Pendidikan tingkat pertama Irshad diselesaikan di J.N. Burnett. Jiwa kepemimpinan Irshad teraktualisasi di sana, yaitu dengan menjadi ketua Osis. J.N. Burnett memberi pelajaran sekaligus perbandingan antara otokrasi dan demokrasi. Antara budaya Muslim Afrika Timur dengan Kristiani di tempatnya sekarang. Perbandingan otokrasi dalam masyarakat Muslim dan demokrasi dalam masyarakat Barat adalah hal besar yang membawanya menjadi pemburu kebenaran. Seperti musafir di padang pasir, Irshad kehausan jawaban atas pertanyaan mengenai agama dan realitas kehidupan Islam. Menyelinap ke perpustakan yang tak boleh ia masuki sebagai perempuan hingga menjadi apa yang ia sebut “tikus mall” untuk mendapatkan Al Qur’an berbahasa Inggris dilakukan untuk mencari jawaban atas makna Islam.

Irshad dewasa bekerja sebagai pemandu acara bernuansa dialog agama di Queer Television. Proses belajar yang telah ditempa dengan cara yang tak biasa membuatnya lihai berbicara tentang agama. Memproduksi acara TV dan mempersiapkan segala sesuatu yang berhubungan dengan tayangan adalah rutinitas padat yang harus ia lalui. Di samping itu, melayani dan menjawab berbagai “serangan” yang ditujukan padanya sebagai Muslimah liberal adalah kesibukan yang tak kalah menyita waktu. Pertanyaan tentang ketuhanan sampai pilihan seksual sebagai lesbian menjadi tema yang harus ia jawab. Tetapi itu yang membuat Irshad terus berintrospeksi dan mempelajari agama secara lebih mendalam.

Selain sebagai seorang Muslim liberal, Irshad tanpa ragu menyebut dirinya feminis. Penobatan diri sebagai feminis bukan hanya keputusan ikut-ikutan bagi Irshad. Ia mengambilnya sebagai sebuah kesadaran.

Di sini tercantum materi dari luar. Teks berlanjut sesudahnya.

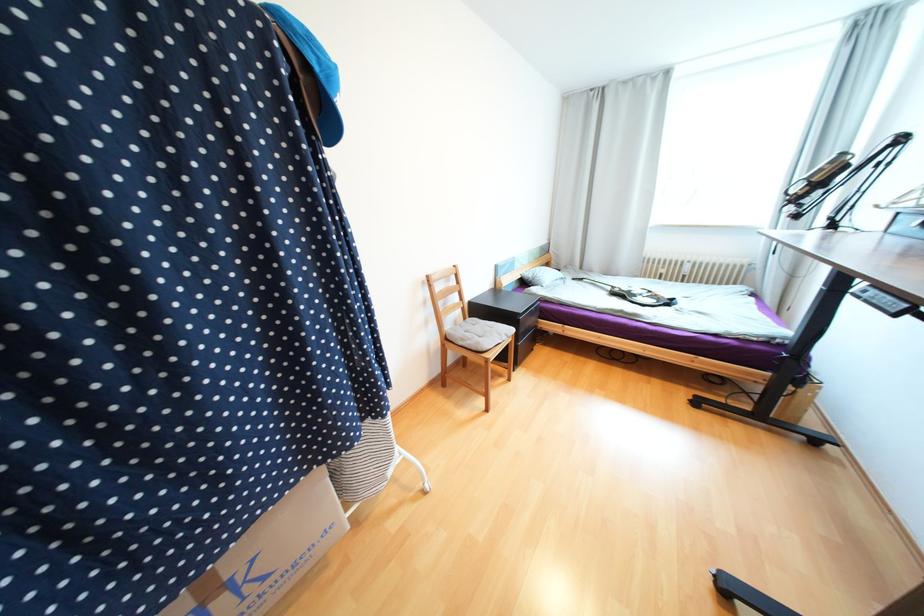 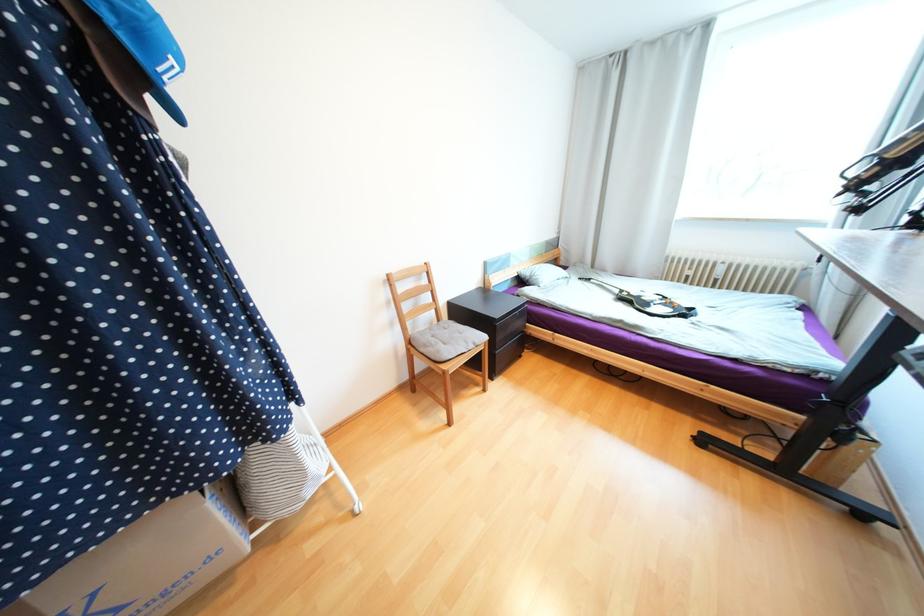 Question: The images are taken continuously from a first-person perspective. In which direction is your viewpoint rotating?

Choices:
 (A) Left
 (B) Right
 (C) Up
 (D) Down

Answer: (A) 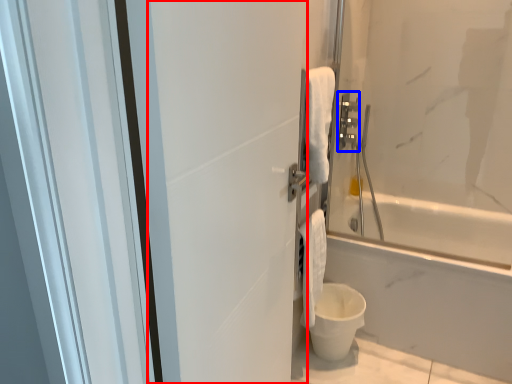 Question: Which object appears closest to the camera in this image, screen door (highlighted by a red box) or towel bar (highlighted by a blue box)?

Choices:
 (A) screen door
 (B) towel bar

Answer: (A) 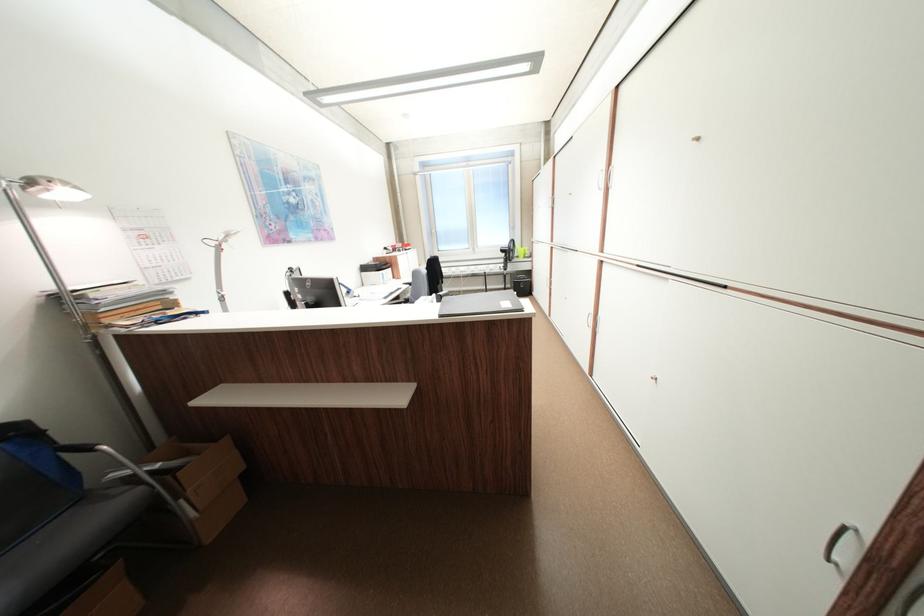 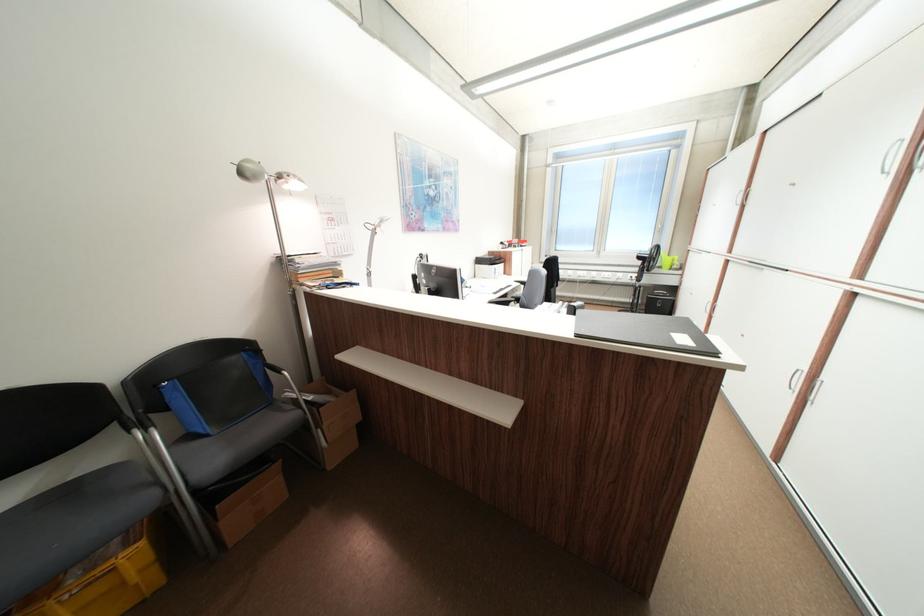 Question: The camera is either moving clockwise (left) or counter-clockwise (right) around the object. The first image is from the beginning of the video and the second image is from the end. Is the camera moving left or right when shooting the video?

Choices:
 (A) Left
 (B) Right

Answer: (B) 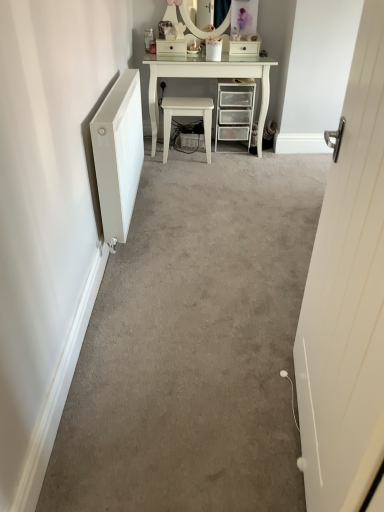 Question: Would you say white glossy vanity at upper center is a long distance from white glossy stool at center?

Choices:
 (A) no
 (B) yes

Answer: (A)

Question: From a real-world perspective, is white glossy vanity at upper center under white glossy stool at center?

Choices:
 (A) no
 (B) yes

Answer: (A)

Question: Considering the relative positions of white glossy vanity at upper center and white glossy stool at center in the image provided, is white glossy vanity at upper center behind white glossy stool at center?

Choices:
 (A) yes
 (B) no

Answer: (B)

Question: Is white glossy vanity at upper center directly adjacent to white glossy stool at center?

Choices:
 (A) no
 (B) yes

Answer: (A)

Question: Can you confirm if white glossy vanity at upper center is bigger than white glossy stool at center?

Choices:
 (A) no
 (B) yes

Answer: (B)

Question: Can you confirm if white glossy vanity at upper center is positioned to the right of white glossy stool at center?

Choices:
 (A) yes
 (B) no

Answer: (A)

Question: Is white glossy vanity at upper center to the left of white glossy drawer at upper center, acting as the 1th drawer starting from the right, from the viewer's perspective?

Choices:
 (A) yes
 (B) no

Answer: (A)

Question: Does white glossy vanity at upper center appear on the right side of white glossy drawer at upper center, the 2th drawer viewed from the left?

Choices:
 (A) yes
 (B) no

Answer: (B)

Question: Does white glossy vanity at upper center have a lesser height compared to white glossy drawer at upper center, acting as the 1th drawer starting from the right?

Choices:
 (A) yes
 (B) no

Answer: (B)

Question: Is white glossy vanity at upper center outside white glossy drawer at upper center, acting as the 1th drawer starting from the right?

Choices:
 (A) yes
 (B) no

Answer: (A)

Question: Considering the relative positions of white glossy vanity at upper center and white glossy drawer at upper center, acting as the 1th drawer starting from the right, in the image provided, is white glossy vanity at upper center behind white glossy drawer at upper center, acting as the 1th drawer starting from the right,?

Choices:
 (A) yes
 (B) no

Answer: (B)

Question: From the image's perspective, is white glossy vanity at upper center located beneath white glossy drawer at upper center, acting as the 1th drawer starting from the right?

Choices:
 (A) no
 (B) yes

Answer: (B)

Question: Is white glossy drawer at upper center, acting as the 1th drawer starting from the left, facing away from white glossy drawer at upper center, acting as the 1th drawer starting from the right?

Choices:
 (A) yes
 (B) no

Answer: (B) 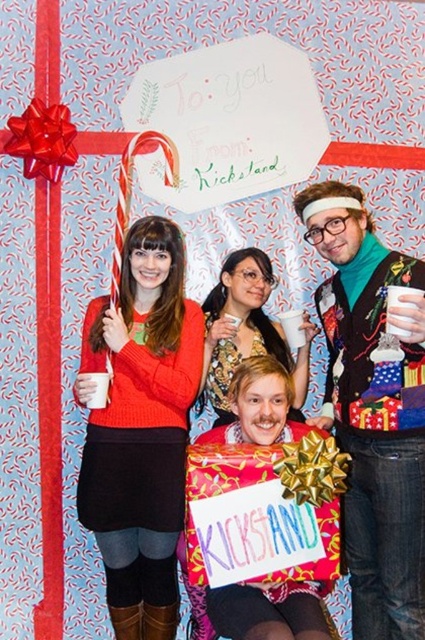 You are organizing a holiday gift wrapping station and need to place two sweaters from the group photo into boxes. The matte orange sweater at center and the velvet teal sweater at center must be packed. Based on their positions in the photo, which sweater should you place into the left box if the boxes are arranged in the same order as the sweaters in the image?

The matte orange sweater at center should be placed into the left box because it is positioned on the left side of the velvet teal sweater at center in the image.

You are a photographer trying to focus on the matte orange sweater at center and the velvet teal sweater at center in the group photo. Which sweater should you adjust your camera lens to focus on first if you want to capture both clearly?

The matte orange sweater at center is closer to the viewer than the velvet teal sweater at center, so you should focus on the matte orange sweater at center first to ensure both are in focus.

You are a photographer trying to adjust the lighting for a group photo. You notice two sweaters in the center of the image, a matte orange sweater at center and a matte black sweater at center. Which sweater is closer to the bottom of the image?

The matte orange sweater at center is positioned under the matte black sweater at center, so it is closer to the bottom of the image. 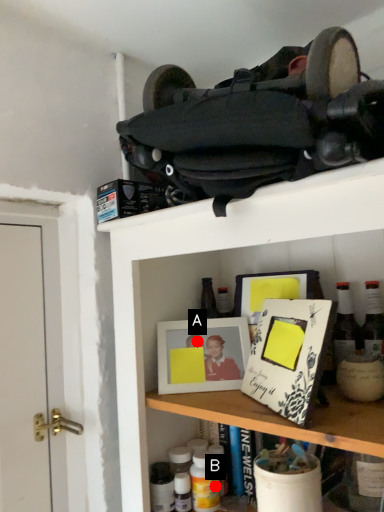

Kesadaran atas penindasan terhadap perempuan, khususnya pada budaya Arab yang mengaku paling Islam. Hingga hidupnya kini, Irshad tetap teguh memegang keyakinannya sebagai Muslimah yang disebutnya refusenik, orang yang memperjuangkan kebebasan beragama dan kebebasan pribadi, dan sebagai feminis.

Irshad menulis karya The Trouble with Islam Today: A Wake-up Call for Honesty and ChangeKarya tersebut mengundang kontroversi di kalangan Muslim. Beberapa negara Islam melarang bestseller internasional tersebut masuk ke wilayahnya. Irshad juga harus ekstra menjaga diri karena teror setelah terbitnya karya tersebut. Hal itu menjadi alasan untuk tidak berumah tangga atau memiliki anak pula.

Meski demikian, The Trouble with Islam Today kini telah tersebar di 30 negara. Dalam edisi Indonesia, Irshad memberi judul Beriman Tanpa Rasa Takut: Tantangan Umat Islam Saat Ini. Terbitan pertama edisi Indonesia baru pada bulan April 2008 atau tiga tahun setelah edisi bahasa Inggris. Pemikiran Irshad memang belum dikenal luas, tetapi pada kalangan pemikir Islam generasi muda dan gerakan perempuan nasional, misalnya pada Wahid Institute dan Koalisi Perempuan Indonesia, ia diterima dengan terbuka (Vintage, Canada: 2005).

Atas pemikiran dan keberaniannya, beberapa lembaga memberi Irshad penghargaan. Oprah Winfrey memberi Chutzpah Award atas keberanian, tekad, ketegasan, dan keyakinannya. Majalah Ms. Menjuluki Irshad sebagai Feminis Abad 21. Maclean’s memberi penghargaan Honor Roll 2004 sebagai ”Orang Kanada yang Sangat Berpengaruh” dan The Jakarta Post mengakuinya sebagai satu dari tiga Muslimah yang mampu membawa perubahan positif dalam Islam.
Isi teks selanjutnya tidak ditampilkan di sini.